__THE DATA__:
►

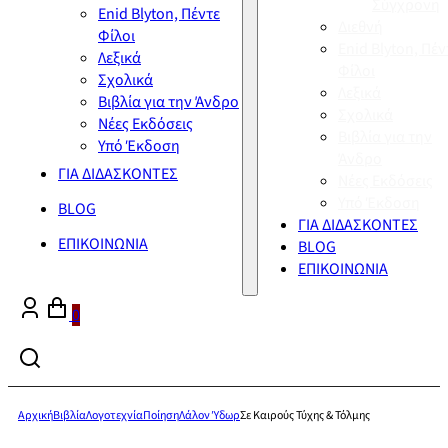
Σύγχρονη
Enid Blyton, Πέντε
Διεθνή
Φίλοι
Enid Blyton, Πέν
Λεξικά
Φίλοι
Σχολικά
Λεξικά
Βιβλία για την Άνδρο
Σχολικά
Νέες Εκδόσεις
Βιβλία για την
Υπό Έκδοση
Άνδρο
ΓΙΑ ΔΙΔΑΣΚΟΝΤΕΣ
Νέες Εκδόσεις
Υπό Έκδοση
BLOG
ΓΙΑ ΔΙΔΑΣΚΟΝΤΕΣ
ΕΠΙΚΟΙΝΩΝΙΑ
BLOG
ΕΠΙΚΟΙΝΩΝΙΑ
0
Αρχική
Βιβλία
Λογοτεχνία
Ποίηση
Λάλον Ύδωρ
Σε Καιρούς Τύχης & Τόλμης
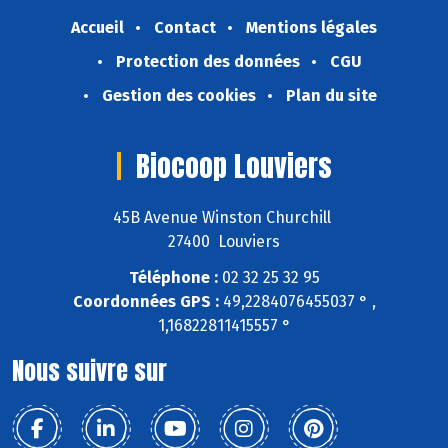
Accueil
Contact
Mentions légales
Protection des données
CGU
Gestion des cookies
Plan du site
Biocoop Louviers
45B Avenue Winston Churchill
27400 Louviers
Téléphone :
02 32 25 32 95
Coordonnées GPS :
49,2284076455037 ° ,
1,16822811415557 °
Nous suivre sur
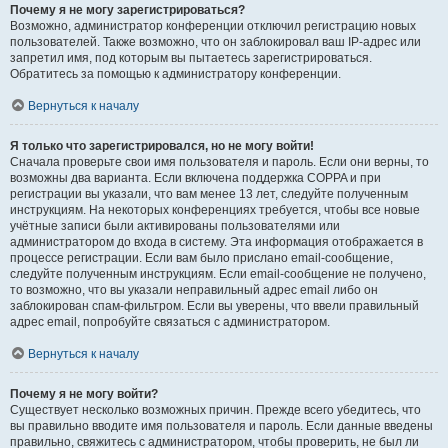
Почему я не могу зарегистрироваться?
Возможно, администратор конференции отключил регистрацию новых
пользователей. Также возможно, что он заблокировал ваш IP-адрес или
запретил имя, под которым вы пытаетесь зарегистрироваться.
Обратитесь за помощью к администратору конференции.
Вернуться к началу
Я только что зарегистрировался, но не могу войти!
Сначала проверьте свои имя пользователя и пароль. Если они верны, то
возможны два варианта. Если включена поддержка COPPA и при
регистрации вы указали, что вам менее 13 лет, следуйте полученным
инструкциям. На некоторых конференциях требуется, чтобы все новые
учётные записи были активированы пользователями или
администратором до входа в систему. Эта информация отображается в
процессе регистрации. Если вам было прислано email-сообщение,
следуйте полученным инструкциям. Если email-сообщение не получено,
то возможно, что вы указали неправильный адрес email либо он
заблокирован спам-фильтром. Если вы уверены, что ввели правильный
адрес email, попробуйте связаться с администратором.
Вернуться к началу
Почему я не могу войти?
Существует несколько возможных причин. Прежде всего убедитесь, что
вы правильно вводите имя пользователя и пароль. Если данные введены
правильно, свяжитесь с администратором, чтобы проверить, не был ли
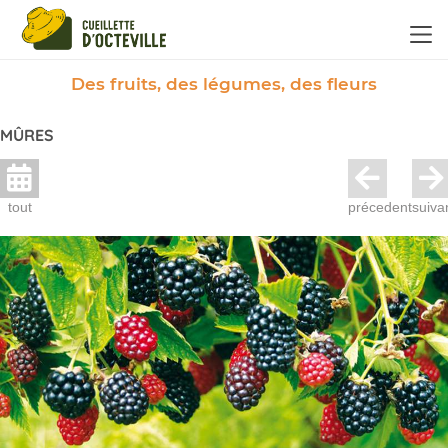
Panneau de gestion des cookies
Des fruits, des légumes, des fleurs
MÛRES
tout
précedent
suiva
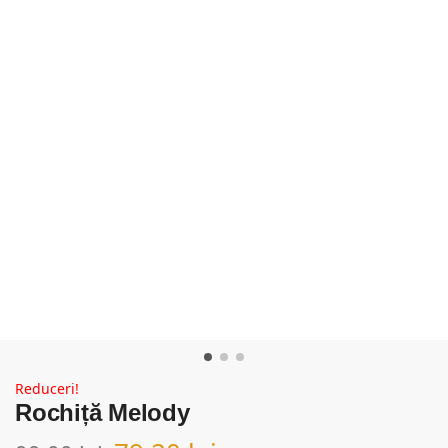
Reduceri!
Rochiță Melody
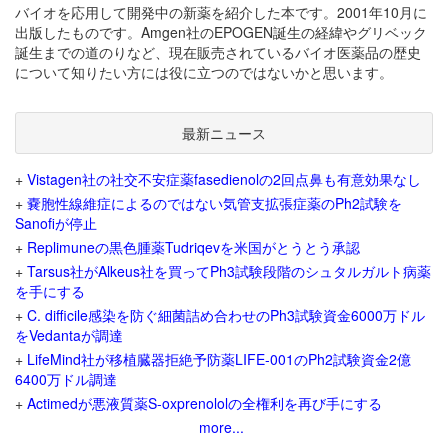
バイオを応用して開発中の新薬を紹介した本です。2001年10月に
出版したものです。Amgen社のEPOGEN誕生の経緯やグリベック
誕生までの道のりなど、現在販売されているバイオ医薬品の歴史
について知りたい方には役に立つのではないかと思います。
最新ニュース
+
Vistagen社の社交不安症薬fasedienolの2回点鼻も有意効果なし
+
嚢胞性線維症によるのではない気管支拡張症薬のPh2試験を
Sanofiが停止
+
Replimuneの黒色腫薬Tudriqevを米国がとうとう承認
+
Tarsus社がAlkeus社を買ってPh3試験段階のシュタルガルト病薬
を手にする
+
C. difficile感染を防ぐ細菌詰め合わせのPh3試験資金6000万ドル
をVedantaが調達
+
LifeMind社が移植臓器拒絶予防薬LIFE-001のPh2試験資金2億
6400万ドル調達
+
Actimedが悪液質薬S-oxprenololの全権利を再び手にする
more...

◄
►

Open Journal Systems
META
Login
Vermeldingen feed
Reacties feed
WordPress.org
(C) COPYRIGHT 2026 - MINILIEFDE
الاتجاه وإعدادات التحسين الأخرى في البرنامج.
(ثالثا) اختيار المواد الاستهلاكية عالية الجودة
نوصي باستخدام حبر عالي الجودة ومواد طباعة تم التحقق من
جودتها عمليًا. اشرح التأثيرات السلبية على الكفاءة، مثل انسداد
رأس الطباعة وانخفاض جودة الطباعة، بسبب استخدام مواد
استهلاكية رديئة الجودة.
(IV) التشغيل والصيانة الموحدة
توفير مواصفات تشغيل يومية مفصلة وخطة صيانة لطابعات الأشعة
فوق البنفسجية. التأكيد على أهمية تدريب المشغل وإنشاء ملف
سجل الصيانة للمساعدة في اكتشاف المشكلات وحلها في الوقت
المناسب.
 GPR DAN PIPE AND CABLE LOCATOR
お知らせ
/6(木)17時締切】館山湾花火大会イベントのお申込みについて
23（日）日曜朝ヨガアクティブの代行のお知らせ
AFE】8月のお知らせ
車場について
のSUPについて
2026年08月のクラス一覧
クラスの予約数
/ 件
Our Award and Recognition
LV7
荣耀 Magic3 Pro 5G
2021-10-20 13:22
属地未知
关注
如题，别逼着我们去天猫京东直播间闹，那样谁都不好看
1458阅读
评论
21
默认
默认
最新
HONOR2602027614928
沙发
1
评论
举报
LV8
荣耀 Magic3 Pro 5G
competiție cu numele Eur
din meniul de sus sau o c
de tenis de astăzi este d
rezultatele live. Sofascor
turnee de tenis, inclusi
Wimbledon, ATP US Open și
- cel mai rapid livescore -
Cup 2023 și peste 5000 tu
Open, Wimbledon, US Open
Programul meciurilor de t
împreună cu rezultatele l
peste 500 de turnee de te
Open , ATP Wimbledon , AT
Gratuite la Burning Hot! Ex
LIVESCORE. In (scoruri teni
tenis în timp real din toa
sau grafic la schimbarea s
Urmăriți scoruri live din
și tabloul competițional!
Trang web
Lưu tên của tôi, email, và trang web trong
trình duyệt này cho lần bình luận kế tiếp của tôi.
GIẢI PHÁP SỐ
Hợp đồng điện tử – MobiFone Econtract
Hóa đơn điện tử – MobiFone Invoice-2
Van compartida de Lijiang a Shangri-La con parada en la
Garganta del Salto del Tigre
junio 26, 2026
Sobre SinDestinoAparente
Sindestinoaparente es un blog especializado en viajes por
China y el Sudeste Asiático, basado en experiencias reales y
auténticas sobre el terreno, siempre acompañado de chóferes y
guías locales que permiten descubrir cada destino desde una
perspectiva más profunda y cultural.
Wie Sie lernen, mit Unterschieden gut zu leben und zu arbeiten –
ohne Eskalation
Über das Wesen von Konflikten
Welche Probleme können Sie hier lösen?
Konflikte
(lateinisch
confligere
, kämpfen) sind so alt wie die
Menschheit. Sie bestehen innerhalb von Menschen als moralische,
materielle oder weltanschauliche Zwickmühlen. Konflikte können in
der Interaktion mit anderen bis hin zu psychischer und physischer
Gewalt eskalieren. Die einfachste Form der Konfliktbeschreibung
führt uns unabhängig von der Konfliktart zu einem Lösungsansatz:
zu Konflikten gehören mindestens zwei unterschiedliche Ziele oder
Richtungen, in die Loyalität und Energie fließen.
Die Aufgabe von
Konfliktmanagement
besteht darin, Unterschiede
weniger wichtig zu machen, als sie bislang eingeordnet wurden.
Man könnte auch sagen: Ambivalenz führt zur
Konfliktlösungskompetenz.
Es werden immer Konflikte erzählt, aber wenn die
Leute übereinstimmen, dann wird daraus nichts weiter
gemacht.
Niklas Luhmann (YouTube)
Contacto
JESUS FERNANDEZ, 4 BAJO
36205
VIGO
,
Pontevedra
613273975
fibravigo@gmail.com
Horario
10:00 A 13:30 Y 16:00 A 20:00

◄
►

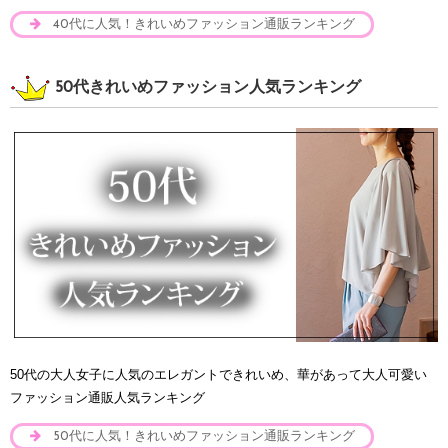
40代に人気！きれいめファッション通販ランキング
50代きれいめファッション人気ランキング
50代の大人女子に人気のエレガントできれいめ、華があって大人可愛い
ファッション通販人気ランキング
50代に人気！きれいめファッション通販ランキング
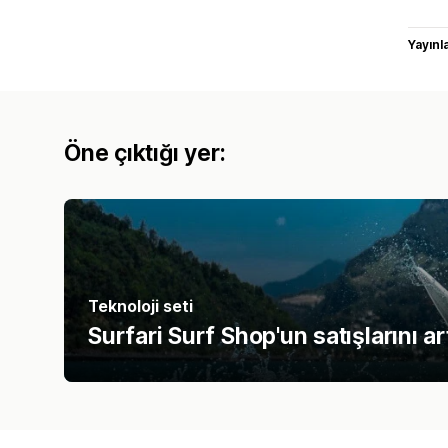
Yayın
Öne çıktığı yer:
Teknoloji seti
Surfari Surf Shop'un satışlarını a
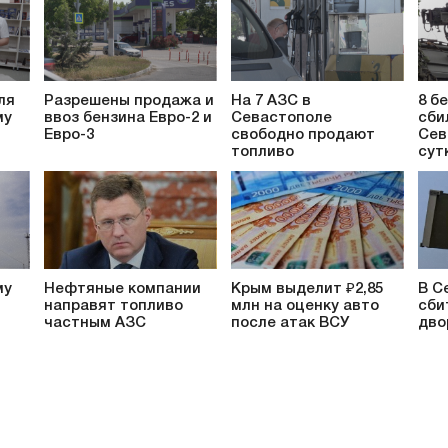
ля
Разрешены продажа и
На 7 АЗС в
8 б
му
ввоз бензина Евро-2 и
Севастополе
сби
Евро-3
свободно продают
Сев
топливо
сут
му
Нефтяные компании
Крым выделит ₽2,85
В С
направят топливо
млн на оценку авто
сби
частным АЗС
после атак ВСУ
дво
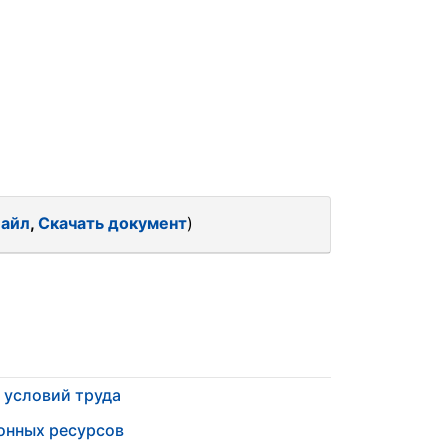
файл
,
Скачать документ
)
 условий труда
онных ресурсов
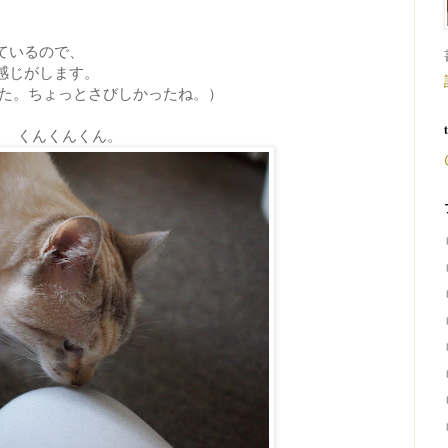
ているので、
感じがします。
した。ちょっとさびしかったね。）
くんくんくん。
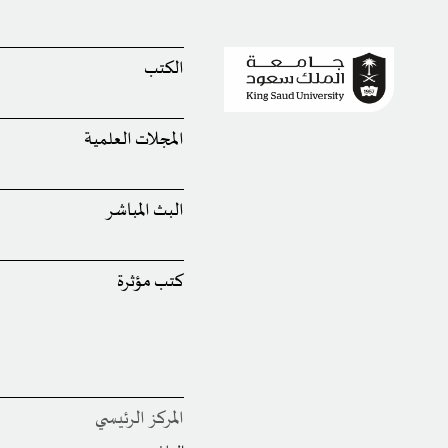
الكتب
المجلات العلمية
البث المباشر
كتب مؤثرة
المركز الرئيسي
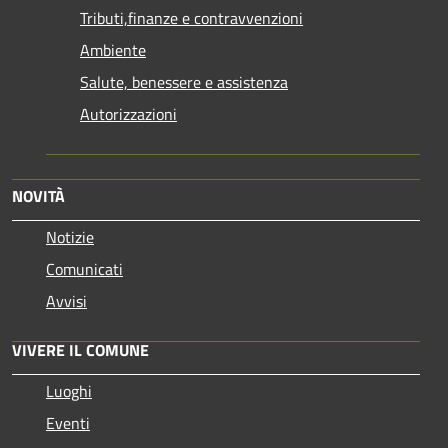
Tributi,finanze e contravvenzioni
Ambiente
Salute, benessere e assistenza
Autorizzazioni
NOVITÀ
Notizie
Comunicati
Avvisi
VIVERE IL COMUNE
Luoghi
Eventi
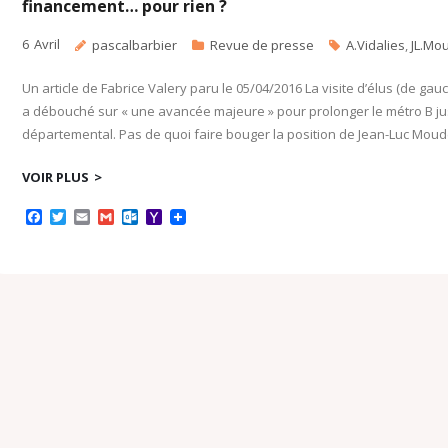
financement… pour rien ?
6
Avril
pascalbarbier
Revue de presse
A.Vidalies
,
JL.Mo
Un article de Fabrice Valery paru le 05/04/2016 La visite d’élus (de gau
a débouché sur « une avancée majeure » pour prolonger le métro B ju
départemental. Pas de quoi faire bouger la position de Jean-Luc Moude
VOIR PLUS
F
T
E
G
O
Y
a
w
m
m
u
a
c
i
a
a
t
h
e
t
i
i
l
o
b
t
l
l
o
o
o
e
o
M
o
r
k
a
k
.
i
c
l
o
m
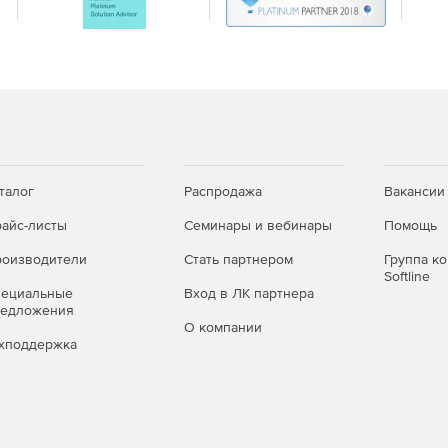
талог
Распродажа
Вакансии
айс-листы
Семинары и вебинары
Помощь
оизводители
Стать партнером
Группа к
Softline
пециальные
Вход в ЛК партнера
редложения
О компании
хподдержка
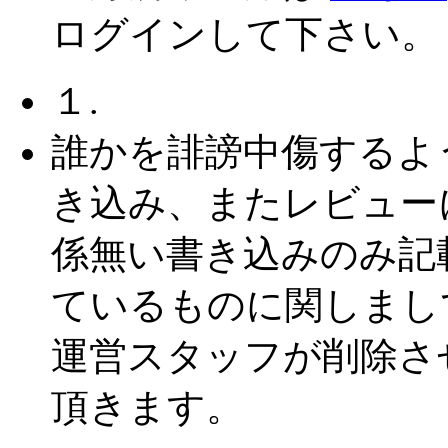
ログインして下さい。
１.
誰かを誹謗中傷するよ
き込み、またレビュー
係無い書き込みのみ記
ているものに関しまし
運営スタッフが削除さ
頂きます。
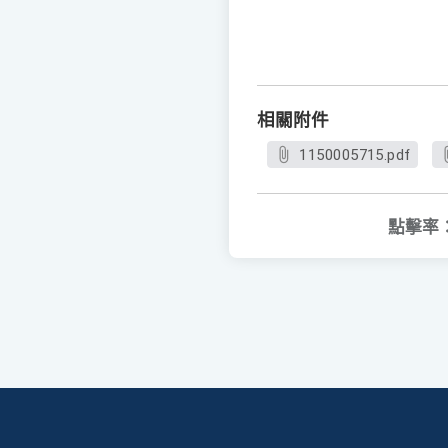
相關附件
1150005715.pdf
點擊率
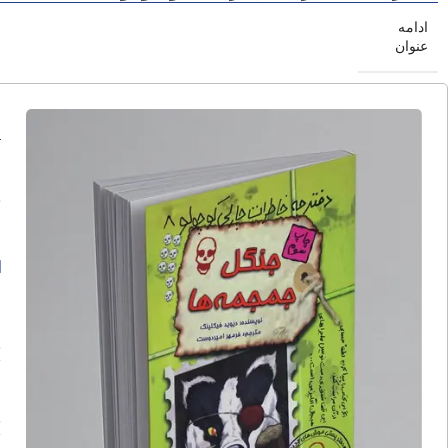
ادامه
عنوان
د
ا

◄

__EXERCISE DIRECTIONS__: The word is "полученным". Copy every line above where it appears.

__TASK SOLUTION__:
регистрации вы указали, что вам менее 13 лет, следуйте полученным
следуйте полученным инструкциям. Если email-сообщение не получено,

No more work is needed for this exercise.